The upshot was a $1.7 trillion private credit industry that investors loved.
But now, as the world financial system teeters under the draconian — and uncertain — tariff and fiscal policies of the second Trump administration, this once-hot market faces a reckoning.
“It’s the canary in the coal mine,” says Dan Rasmussen, a partner at Verdad Advisers, explaining that “private credit is the riskiest type of corporate lending being done right now. The companies it finances are the most susceptible to almost any risk because they’re so overleveraged, and they are small, fragile companies in a space that massively expanded in the past few years.”
But the asset class may have peaked. Last year, direct lending hit a record-high issuance of $145 billion, up 79 percent from 2023, according to Fitch Ratings, which anticipates a deterioration of credit this year “amid tariffs and policy volatility.” Rasmussen warns: “We haven’t seen a default cycle since 2008. This is an untested asset class.”

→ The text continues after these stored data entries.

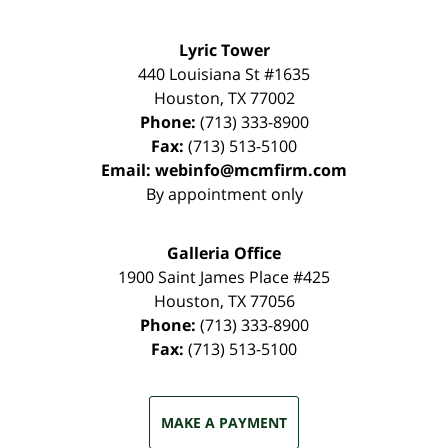
Lyric Tower
440 Louisiana St #1635
Houston
,
TX
77002
Phone:
(713) 333-8900
Fax:
(713) 513-5100
Email:
webinfo@mcmfirm.com
By appointment only
Galleria Office
1900 Saint James Place #425
Houston
,
TX
77056
Phone:
(713) 333-8900
Fax:
(713) 513-5100
MAKE A PAYMENT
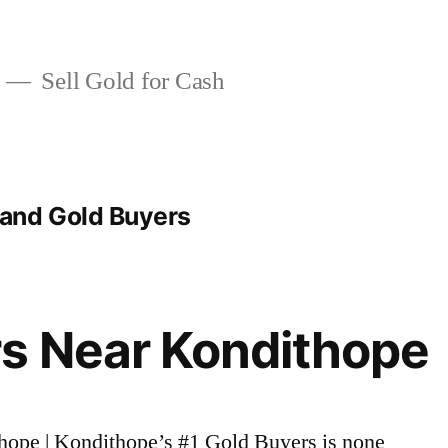
Sell Gold for Cash
and Gold Buyers
s Near Kondithope
thope | Kondithope’s #1 Gold Buyers is none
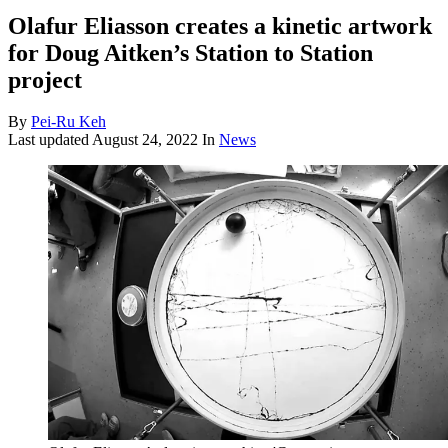
Olafur Eliasson creates a kinetic artwork
for Doug Aitken’s Station to Station
project
By
Pei-Ru Keh
Last updated
August 24, 2022
In
News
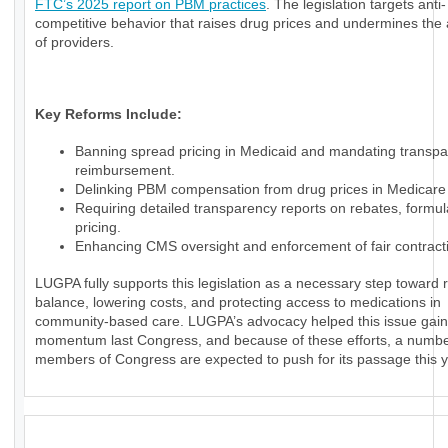
FTC’s 2025 report on PBM practices
. The legislation targets anti-
competitive behavior that raises drug prices and undermines th
of providers.
Key Reforms Include:
Banning spread pricing in Medicaid and mandating transpa
reimbursement.
Delinking PBM compensation from drug prices in Medicare 
Requiring detailed transparency reports on rebates, formul
pricing.
Enhancing CMS oversight and enforcement of fair contract
LUGPA fully supports this legislation as a necessary step toward 
balance, lowering costs, and protecting access to medications in
community-based care. LUGPA’s advocacy helped this issue gain
momentum last Congress, and because of these efforts, a numbe
members of Congress are expected to push for its passage this y
_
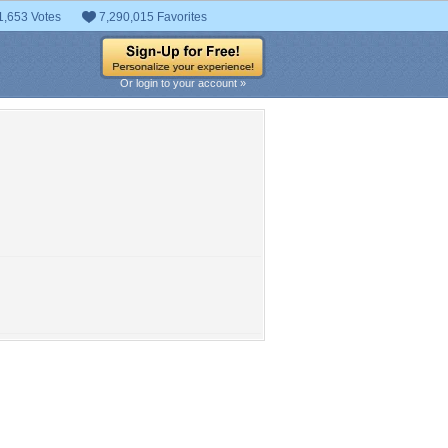
1,653 Votes
7,290,015 Favorites
Or login to your account »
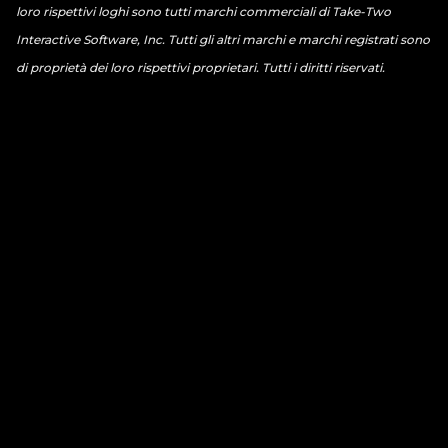
loro rispettivi loghi sono tutti marchi commerciali di Take-Two
Interactive Software, Inc. Tutti gli altri marchi e marchi registrati sono
di proprietà dei loro rispettivi proprietari. Tutti i diritti riservati.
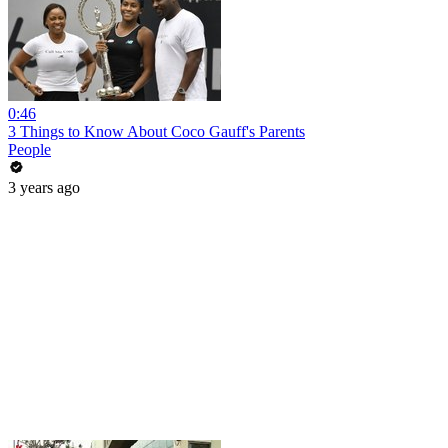
0:46
3 Things to Know About Coco Gauff's Parents
People
3 years ago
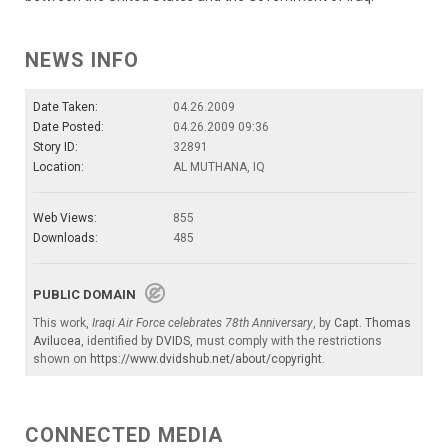
NEWS INFO
Date Taken:
04.26.2009
Date Posted:
04.26.2009 09:36
Story ID:
32891
Location:
AL MUTHANA, IQ
Web Views:
855
Downloads:
485
PUBLIC DOMAIN
This work,
Iraqi Air Force celebrates 78th Anniversary
, by
Capt. Thomas
Avilucea
, identified by
DVIDS
, must comply with the restrictions
shown on
https://www.dvidshub.net/about/copyright
.
CONNECTED MEDIA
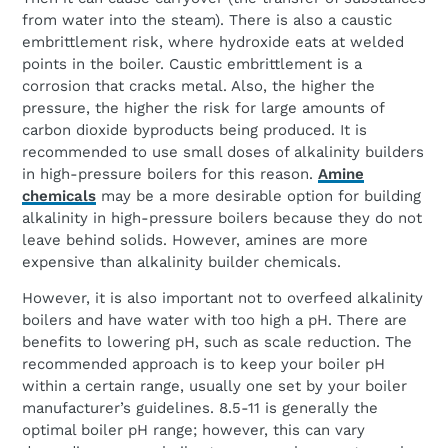
from water into the steam). There is also a caustic
embrittlement risk, where hydroxide eats at welded
points in the boiler. Caustic embrittlement is a
corrosion that cracks metal. Also, the higher the
pressure, the higher the risk for large amounts of
carbon dioxide byproducts being produced. It is
recommended to use small doses of alkalinity builders
in high-pressure boilers for this reason.
Amine
chemicals
may be a more desirable option for building
alkalinity in high-pressure boilers because they do not
leave behind solids. However, amines are more
expensive than alkalinity builder chemicals.
However, it is also important not to overfeed alkalinity
boilers and have water with too high a pH. There are
benefits to lowering pH, such as scale reduction. The
recommended approach is to keep your boiler pH
within a certain range, usually one set by your boiler
manufacturer’s guidelines. 8.5-11 is generally the
optimal boiler pH range; however, this can vary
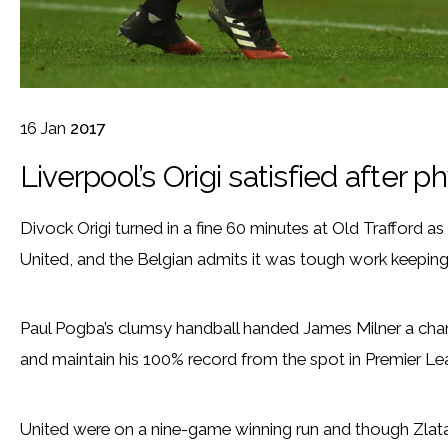
16
Jan
2017
Liverpool’s Origi satisfied after p
Divock Origi turned in a fine 60 minutes at Old Trafford 
United, and the Belgian admits it was tough work keeping
Paul Pogba’s clumsy handball handed James Milner a chanc
and maintain his 100% record from the spot in Premier Le
United were on a nine-game winning run and though Zlat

It is also a largely opaque one. In a 2024 paper titled “The Credit Markets Go Dark,” professors Jared Ellias of Harvard University and Elisabeth de Fontenay of Duke University write that private credit’s “defining feature is its near-total absence of truly reliable and comprehensive data, both for the market in aggregate and for the individual loans made by private credit funds.”
They note that “the consequences of this are significant and potentially troubling: A segment of the U.S. economy may simply go dark.” The professors anticipate “more examples of wildly mistaken or misleading valuations of private companies,” as well as “a greater incidence of corporate fraud, given that private companies that go dark are by definition subject to less scrutiny, oversight, and enforcement.”
“We don’t know yet . . . whether, going forward, we should expect our economy to be more susceptible to large market distortions and the painful market corrections that eventually follow,” the professors add.